In pitching their argument, the ICT Chamber played the local content card in a very calculated way to whip up emotions rather than critical reasoning. They posited that the spectra up for grabs are the "most priced assets of the country" and it would be dangerous to put them in the hands of foreign entities, as in the multinational telcos in Ghana now. They also stated that when government gave the BWA licenses to Surfline, Blu and Goldkey, government promised to allow them to make and recoup their investment and make "a handsome return on their investment" before allowing competition into the space. One is yet to see that promise and who made it, but the ICT Chamber is bent on questioning government's integrity for failing on that supposed promise.

Speaking of local content, the opportunity to invest into Ghana's mobile broadband and telecom industry for the benefit of Ghanaians did not come today. It has been here for decades. Indeed the initial licenses were all awarded to Ghanaians and eventually they sold either majority shares or all the shares to the multinationals. It is the multinationals who brought in heavy doses of cash, largely borrowed from abroad, and took all the risks and invested to make the industry what it is today. The multinationals are employing millions of Ghanaians directly and indirectly and they continue to invest millions of dollars every year to improve services. ICT Chamber talks of US$200million investment in three years, but 3G multinationals are investing probably three times that amount in just a year. MTN Ghana alone has earmarked US$120million for investment this year. Even if the each four other GSM players invest half of that a year, that is way more than the US$200million the Chamber is boasting about.

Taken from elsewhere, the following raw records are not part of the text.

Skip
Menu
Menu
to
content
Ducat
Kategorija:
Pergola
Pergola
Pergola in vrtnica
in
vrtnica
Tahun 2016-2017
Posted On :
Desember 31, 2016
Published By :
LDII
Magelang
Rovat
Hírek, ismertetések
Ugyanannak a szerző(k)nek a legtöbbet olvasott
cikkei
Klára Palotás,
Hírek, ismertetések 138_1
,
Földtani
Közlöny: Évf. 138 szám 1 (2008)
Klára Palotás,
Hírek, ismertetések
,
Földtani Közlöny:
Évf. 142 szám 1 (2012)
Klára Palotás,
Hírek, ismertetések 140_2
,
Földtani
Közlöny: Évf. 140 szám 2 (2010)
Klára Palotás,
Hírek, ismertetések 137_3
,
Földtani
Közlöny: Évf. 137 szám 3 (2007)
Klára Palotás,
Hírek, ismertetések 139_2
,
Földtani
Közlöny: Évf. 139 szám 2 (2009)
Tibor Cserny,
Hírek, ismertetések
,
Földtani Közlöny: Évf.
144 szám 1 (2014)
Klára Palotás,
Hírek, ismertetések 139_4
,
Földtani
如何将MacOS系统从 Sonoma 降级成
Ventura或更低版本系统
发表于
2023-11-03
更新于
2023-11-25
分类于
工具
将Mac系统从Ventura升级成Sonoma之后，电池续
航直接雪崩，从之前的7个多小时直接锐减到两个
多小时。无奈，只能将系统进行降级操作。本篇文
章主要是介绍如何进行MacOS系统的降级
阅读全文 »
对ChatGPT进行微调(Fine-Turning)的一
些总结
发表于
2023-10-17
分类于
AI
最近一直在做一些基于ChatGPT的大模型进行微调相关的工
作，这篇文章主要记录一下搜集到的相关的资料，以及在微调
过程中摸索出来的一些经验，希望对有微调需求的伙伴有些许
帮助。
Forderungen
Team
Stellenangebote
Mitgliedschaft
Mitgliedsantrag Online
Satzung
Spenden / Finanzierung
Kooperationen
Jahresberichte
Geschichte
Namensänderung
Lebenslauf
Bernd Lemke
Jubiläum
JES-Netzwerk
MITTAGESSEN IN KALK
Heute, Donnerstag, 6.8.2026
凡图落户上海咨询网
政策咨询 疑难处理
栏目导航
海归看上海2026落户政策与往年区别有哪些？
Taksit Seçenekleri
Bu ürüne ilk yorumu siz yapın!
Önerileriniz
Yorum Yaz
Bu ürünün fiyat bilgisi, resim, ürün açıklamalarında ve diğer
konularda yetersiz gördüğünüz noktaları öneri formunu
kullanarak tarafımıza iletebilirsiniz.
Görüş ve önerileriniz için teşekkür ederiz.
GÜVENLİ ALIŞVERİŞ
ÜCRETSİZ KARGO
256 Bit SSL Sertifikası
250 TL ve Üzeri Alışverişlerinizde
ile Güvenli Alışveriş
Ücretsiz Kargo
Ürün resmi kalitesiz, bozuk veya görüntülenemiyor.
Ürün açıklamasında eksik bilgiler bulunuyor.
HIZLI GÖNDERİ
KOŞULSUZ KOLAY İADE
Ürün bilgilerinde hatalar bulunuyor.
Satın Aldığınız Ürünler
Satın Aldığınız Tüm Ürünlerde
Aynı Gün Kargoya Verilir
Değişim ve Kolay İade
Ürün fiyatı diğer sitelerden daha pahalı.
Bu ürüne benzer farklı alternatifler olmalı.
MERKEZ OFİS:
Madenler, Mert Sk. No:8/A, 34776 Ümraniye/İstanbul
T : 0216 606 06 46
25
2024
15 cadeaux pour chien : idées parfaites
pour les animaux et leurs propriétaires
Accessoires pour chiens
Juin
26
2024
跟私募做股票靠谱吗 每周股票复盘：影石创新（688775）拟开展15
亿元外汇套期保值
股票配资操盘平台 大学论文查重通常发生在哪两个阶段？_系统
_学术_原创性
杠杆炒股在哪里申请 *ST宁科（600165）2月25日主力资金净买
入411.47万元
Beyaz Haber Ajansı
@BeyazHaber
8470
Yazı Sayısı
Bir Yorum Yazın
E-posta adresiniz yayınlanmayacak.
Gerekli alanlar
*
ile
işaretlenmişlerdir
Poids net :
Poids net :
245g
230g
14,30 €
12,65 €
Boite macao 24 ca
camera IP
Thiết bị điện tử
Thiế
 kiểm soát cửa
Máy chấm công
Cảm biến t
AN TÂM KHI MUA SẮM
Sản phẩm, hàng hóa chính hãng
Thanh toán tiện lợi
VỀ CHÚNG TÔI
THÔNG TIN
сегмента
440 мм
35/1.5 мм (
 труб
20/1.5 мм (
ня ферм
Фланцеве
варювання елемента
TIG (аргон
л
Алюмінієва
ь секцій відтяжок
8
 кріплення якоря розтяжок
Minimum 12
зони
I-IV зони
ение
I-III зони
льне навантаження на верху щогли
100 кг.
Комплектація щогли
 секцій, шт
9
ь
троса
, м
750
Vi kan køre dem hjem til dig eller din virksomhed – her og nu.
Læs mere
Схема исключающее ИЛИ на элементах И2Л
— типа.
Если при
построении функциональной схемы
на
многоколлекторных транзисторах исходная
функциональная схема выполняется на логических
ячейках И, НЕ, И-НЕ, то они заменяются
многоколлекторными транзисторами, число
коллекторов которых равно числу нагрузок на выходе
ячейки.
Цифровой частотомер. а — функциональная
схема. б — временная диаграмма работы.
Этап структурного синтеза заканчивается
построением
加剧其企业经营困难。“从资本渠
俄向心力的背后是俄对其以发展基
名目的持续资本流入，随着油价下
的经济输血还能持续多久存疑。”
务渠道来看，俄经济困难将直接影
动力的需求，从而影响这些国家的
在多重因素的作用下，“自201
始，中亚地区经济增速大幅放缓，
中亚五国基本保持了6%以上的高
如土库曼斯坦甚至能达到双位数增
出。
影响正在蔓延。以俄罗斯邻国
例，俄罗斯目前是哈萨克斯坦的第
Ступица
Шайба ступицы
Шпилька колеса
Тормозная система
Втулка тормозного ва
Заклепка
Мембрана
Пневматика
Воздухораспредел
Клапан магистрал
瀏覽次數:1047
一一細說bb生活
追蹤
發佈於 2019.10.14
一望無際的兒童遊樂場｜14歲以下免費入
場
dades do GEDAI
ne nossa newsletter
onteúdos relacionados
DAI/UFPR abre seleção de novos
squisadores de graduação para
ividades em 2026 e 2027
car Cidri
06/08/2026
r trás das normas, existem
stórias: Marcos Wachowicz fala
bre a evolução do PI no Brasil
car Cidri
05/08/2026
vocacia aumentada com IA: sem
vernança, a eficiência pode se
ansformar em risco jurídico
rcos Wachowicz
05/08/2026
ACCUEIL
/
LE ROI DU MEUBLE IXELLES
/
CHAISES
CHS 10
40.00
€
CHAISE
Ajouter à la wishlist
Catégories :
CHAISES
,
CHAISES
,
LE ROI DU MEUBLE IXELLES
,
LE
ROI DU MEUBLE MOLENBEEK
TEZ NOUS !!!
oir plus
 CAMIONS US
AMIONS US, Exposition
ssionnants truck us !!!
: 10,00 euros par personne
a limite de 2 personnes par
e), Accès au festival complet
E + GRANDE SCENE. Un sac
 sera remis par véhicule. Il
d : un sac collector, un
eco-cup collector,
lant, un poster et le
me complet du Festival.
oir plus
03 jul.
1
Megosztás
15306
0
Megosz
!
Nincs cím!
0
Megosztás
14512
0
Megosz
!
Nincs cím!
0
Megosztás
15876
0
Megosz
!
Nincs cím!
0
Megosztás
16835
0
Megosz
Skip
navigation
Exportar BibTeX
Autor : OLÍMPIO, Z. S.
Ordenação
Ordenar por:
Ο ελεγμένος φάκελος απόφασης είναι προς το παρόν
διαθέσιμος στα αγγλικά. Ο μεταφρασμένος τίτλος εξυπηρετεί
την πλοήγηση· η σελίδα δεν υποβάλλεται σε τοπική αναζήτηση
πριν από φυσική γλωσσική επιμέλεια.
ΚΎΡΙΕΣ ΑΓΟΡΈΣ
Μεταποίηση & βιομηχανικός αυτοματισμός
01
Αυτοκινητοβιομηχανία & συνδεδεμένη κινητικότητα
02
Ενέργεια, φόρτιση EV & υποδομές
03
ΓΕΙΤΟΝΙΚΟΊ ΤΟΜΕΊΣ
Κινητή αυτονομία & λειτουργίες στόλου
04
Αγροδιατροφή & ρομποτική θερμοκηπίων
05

Besides, the telcos investments have led to the creation of several value added service providers (VASPs) and several other innovations in other sectors. Their investments have opened the eyes of Ghanaians to the benefits of mobile technology services and now Ghanaian investors can see the need to also look at telecoms. Local investors who took the easy way and avoided the risk in investing in telecoms, have now seen the need to come into telecoms and they want everyone to be shortchanged in their favor as they come.

There is a popular Akan adage which says "Okomfo bone-a watena oyarifo ho ama Okomfopa abetow no, yen yi no emma" to wit "the bad traditional priest who sustained the infirm for the good traditional priest to come meet the infirm alive should not be thrown to the dogs." In other words, no matter how bad you think a person is, once he kept a dying man alive for the doctors to come meet him alive, he deserves praise rather than condemnation. But the ICH Chamber is starting its campaign by telling the public how the 3G guys have failed to deploy their existing resource and yet they want new spectra.

Interesting argument, because just three years ago, the members of the ICT Chamber were also given some of Ghana's most priced assets. As we speak one is working, the other is pretending and the last one is just dormant. So what have they also done with the resource put in their hands for cheap to warrant more of the same for cheap? Meanwhile, how long must Ghanaians wait to start enjoying their resource affordably and on a wide scale?

Why would the ICT Chamber members come into a competitive market and seek protection from the people who have invested heavily to make it juicy and attractive? As we speak, MTN is about the only telco in Ghana making real profit after tax. The rest are not but they keep investing heavily to improve network quality with the hope of getting some returns over time. Who is giving them protection while tour struggle to make "handsome returns on their investments"?

There is no telling how important this new spectra would be to the telcos' effort at improving service quality for Ghanaians and also open the door for more innovations like mobile health, mobile education, mobile agriculture and many more. So 4G LTE is not the only benefit to be derived from the spectra going on auction; better data speeds, voice quality and many more are assured on 3G as well, so what is the ICT Chamber saying?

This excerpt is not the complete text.